Les manifestations du fait religieux sur le lieu de travail prennent deux formes : celles qui correspondent à des demandes et pratiques personnelles (signes, prières, etc. soit ce qui ressort du for intérieur) et celles qui se traduisent par une perturbation et/ou une remise en cause de l’organisation et/ou une violation des règles légales (soit ce qui est du domaine de l’« extérieur »).
Le droit constitutionnel fait, précisément, cette même distinction quand il traite de la liberté religieuse.
La liberté de conscience et de croyance (liberté religieuse), réglée par l’art. 15 de la Constitution fédérale, protège en effet le droit de choisir librement sa religion ainsi que de forger ses convictions philosophiques (aspect intérieur), et de les professer individuellement ou en communauté (aspect extérieur). Concernant ce dernier, l’art. 15 permet à toute personne de vivre selon ses convictions et d’entreprendre les actes qui en résultent (cultes, prosélytisme, prescriptions d’ordre vestimentaire ou alimentaire, etc.)
La protection de l’art. 15 de la Constitution n’est toutefois pas sans limite. Elle en effet concrétisée et limitée par le droit ordinaire, en particulier le droit civil, mais pour ce qui est de ses aspects extérieurs exclusivement. On peut penser aux dispositions sur l’état-civil ou sur l’éducation obligatoire par exemple.
En droit du travail, la question peut se poser notamment sous l’angle du droit de l’employeur de donner des directives.
Selon l’art. 321d al. 1 CO, l’employeur peut établir des directives générales sur l’exécution du travail et la conduite des travailleurs et leur donner des instructions particulières. Le travailleur observe alors selon les règles de la bonne foi les directives générales de l’employeur et les instructions particulières qui lui ont été données (art. 321d al. 2 CO).

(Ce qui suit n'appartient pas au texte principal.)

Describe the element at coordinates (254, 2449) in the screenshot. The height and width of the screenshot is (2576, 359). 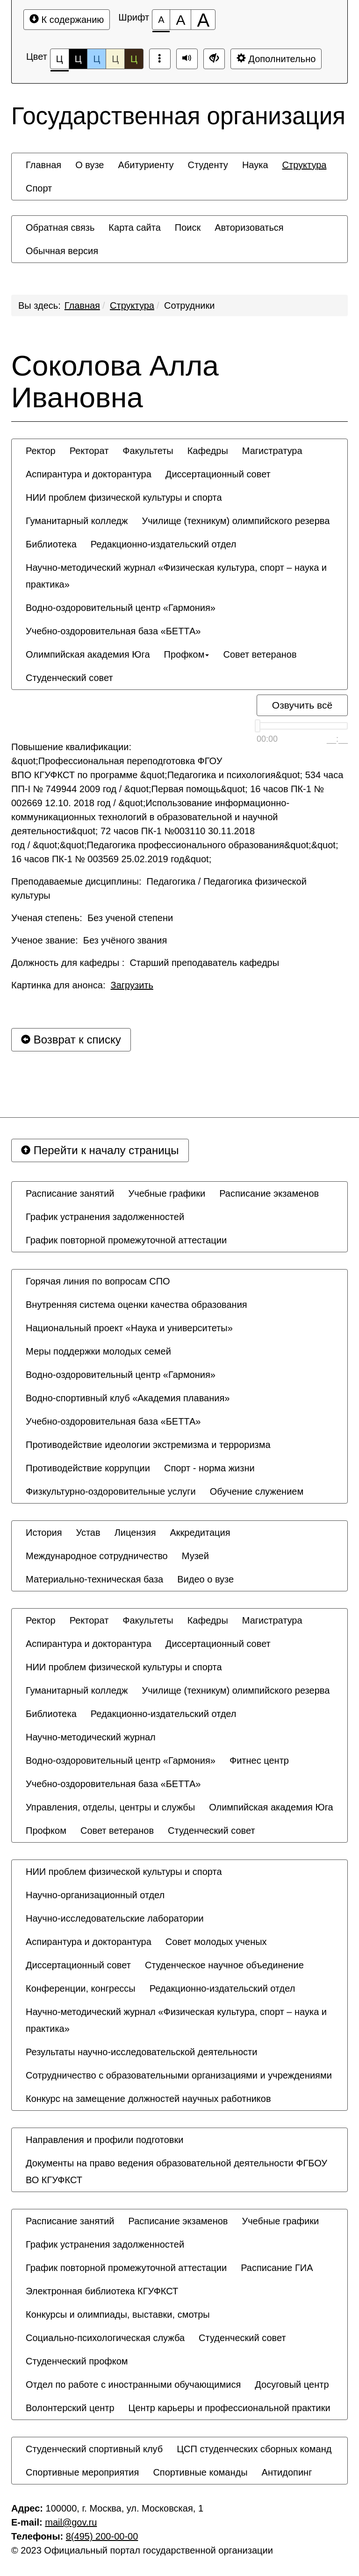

La prestation de travail étant souvent décrite de manière sommaire dans le contrat, les directives permettent à l’employeur de détailler et d’adapter les termes de ce qui est attendu du travailleur. Elles pourront porter sur les besoins de l’entreprise, sur la conduite des travailleurs et sur les modalités pratiques de l’exercice de la profession ou du métier. Les directives doivent être en relation immédiate avec l’exécution du travail et ne pas sortir du cadre de ce qui est « usuel » ; elles règleront notamment le comportement attendu des collaborateurs sur le lieu de travail.
Les directives peuvent être individuelles, données oralement lors de l’exécution courante de la prestation de travail. Dans les entreprises d’une certaine taille, il est toutefois courant d’édicter par écrit un Règlement du personnel.
Le droit de l’employeur de donner des directives est toutefois limité, notamment par l’art. 328 CO (protection de la personnalité du travailleur) qui protège (entre autres) les libertés individuelles et la sphère privée de l’employé. L’employeur devra aussi avoir des égards envers les travailleurs et tenir compte, dans la mesure du possible, des contraintes de la vie privée.
Il n’est pas aisé de tracer des limites absolues entre les directives qui violeraient l’art. 328 CO et celles qui seraient admissibles. Il convient dès lors de procéder, dans chaque cas, à une pesée des intérêts en présence, en prenant en compte ceux de l’employeur, bien évidemment, mais aussi la situation de l’employé, ses responsabilités, l’organisation du travail, etc.
Une directive portant sur le « for intérieur », i.e. sur les croyances et opinions des salariés, est évidemment exclue, sous la seule exception des Tendenzbetrieb, et de manière probablement restrictive.
Par contre, il est tout à fait possible de donner des instructions sur l’interdiction du prosélytisme, le port de certains vêtements, le fait de devoir travailler avec tous les collaborateurs sans distinction de sexe ou de religion, etc. Il faudra toutefois à chaque fois que la directive ayant un effet sur la liberté de croyance et de conscience dans son volet « extérieur » soit en rapport avec l’exécution du travail et proportionnée au but poursuivi. La rédaction d’un Règlement du personnel suffisamment explicite sur ces questions s’impose donc.